Ambassador of Peru to China and Japan
- In office 1919–1919
- Succeeded by: Manuel Bonnemaison

Ambassador of Peru to the United Kingdom
- In office 1926–1930
- Preceded by: Agustín G. Ganoza
- Succeeded by: Alfredo González Prada

Personal details
- Born: 29 November 1872 Wilkins House, Washington, D.C., United States
- Died: 1 April 1944 (aged 71) Washington, D.C., United States
- Resting place: Arlington National Cemetery
- Spouse: Elizabeth Na'Honer
- Alma mater: University of San Marcos
- Occupation: Diplomat
- Profession: Civil engineer
- Awards: Grand Cordon of the Order of the Sun

= Manuel de Freyre y Santander =

Peruvian diplomat (1872–1944)

Manuel de Freyre y Santander (29 November 1872 – 1 April 1944) was a Peruvian diplomat. He was Ambassador of Peru to the United States from 1930 to 1944 and Minister Plenipotentiary to the United Kingdom, Argentina, Colombia, China and Japan.

==Biography==
He was born in 1872 at the Peruvian legation in Washington, D.C., the son of Colonel Manuel de Freyre y Santa Cruz and his third wife Clementina Santander y Pontón (daughter of Francisco de Paula Santander, 1st President of New Granada). At the time of his birth, his father was the Minister Plenipotentiary of Peru to the United States, a post he retained until his death in 1877.

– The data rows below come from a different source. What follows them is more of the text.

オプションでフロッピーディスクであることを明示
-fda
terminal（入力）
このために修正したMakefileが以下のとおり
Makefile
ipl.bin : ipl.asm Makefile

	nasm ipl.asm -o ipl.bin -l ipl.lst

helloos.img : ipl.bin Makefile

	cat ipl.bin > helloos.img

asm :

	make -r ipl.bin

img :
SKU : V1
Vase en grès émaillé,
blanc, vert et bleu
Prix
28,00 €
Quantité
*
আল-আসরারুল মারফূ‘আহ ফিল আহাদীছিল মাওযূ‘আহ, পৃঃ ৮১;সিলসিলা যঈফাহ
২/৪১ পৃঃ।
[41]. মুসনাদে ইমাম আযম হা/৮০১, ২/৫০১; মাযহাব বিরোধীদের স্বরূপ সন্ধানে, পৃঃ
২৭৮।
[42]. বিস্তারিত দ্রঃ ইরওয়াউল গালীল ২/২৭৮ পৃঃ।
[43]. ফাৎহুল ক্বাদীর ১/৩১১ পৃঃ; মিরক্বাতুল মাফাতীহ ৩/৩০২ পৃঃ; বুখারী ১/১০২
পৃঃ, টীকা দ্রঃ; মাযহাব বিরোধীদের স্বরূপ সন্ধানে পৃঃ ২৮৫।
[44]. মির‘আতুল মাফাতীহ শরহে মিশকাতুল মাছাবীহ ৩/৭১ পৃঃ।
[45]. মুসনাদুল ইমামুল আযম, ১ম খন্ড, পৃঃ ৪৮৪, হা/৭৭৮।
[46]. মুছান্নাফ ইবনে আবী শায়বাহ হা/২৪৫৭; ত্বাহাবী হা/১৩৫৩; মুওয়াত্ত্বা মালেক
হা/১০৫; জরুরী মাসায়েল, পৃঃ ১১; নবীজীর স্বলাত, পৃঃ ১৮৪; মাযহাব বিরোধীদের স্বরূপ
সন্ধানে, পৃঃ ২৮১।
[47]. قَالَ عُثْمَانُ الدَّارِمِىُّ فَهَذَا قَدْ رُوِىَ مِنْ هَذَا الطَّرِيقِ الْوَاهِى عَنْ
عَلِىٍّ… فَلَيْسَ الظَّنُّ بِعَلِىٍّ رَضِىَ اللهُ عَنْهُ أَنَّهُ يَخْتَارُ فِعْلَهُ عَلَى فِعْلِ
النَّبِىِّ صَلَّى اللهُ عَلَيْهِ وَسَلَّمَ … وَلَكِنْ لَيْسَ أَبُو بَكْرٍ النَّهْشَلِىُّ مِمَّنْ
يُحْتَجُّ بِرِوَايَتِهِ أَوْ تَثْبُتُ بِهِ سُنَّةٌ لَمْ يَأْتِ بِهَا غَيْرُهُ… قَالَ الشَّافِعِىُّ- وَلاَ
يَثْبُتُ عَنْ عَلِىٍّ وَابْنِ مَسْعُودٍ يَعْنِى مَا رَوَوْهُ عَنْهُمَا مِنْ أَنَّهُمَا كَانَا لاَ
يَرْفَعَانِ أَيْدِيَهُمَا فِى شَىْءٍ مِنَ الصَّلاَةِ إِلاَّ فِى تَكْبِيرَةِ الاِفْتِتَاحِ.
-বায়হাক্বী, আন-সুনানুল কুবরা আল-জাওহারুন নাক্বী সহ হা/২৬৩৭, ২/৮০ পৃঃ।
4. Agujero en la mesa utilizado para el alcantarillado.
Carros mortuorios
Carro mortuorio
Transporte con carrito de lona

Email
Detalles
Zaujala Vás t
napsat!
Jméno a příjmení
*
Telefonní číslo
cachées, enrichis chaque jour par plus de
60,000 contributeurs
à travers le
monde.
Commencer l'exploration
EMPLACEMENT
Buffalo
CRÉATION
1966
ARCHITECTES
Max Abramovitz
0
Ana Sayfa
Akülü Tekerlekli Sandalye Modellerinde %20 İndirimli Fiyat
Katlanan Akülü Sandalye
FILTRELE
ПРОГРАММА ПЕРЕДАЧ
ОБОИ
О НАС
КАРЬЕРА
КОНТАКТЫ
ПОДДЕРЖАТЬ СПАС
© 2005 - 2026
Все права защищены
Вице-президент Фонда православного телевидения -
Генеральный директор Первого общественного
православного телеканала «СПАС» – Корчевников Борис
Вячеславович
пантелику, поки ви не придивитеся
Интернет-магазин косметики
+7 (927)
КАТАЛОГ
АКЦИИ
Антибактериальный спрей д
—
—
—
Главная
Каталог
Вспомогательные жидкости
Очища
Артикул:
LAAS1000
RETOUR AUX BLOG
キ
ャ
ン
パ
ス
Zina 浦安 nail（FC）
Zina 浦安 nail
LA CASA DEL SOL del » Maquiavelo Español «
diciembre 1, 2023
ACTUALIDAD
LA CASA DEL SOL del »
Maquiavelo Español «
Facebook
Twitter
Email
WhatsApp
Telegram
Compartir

He received his early education in the United States and England, then he studied civil engineering at the Universities of San Marcos, Pisa and Lausanne. He entered the diplomatic service in 1901 as an attaché of the Peruvian Commission before the Arbitration Court at Bern. The following year, de Freyre was moved to Bogotá, where he successively served as attaché, Second Secretary and Chargé d'affaires. In 1907 he was appointed First Secretary of the legation in Washington, D.C., then Chargé d'affaires in 1916 and finally promoted to Minister Plenipotentiary in 1917.

In 1919 he was appointed Minister to China and Japan and likewise Minister to Colombia in 1922. In 1924, when de Freyre was serving as Minister in Buenos Aires, he was appointed as Peruvian delegate to the Plebiscitary Commission of Tacna and Arica, by which American Government issued an award arranging the boundary dispute between Peru and Chile produced as a consequence of the War of the Pacific.

De Freyre returned as Minister to Argentina, where he remained until 1926 when he was appointed Minister Plenipotentiary to the United Kingdom. In 1930 he was appointed Ambassador to the United States, a post he served during four administrations. In 1939 he became Dean of the Diplomatic Corps in Washington, D.C.

As his father before him, de Freyre died in office on 1 April 1944 in Washington, D.C. He was buried at Arlington National Cemetery.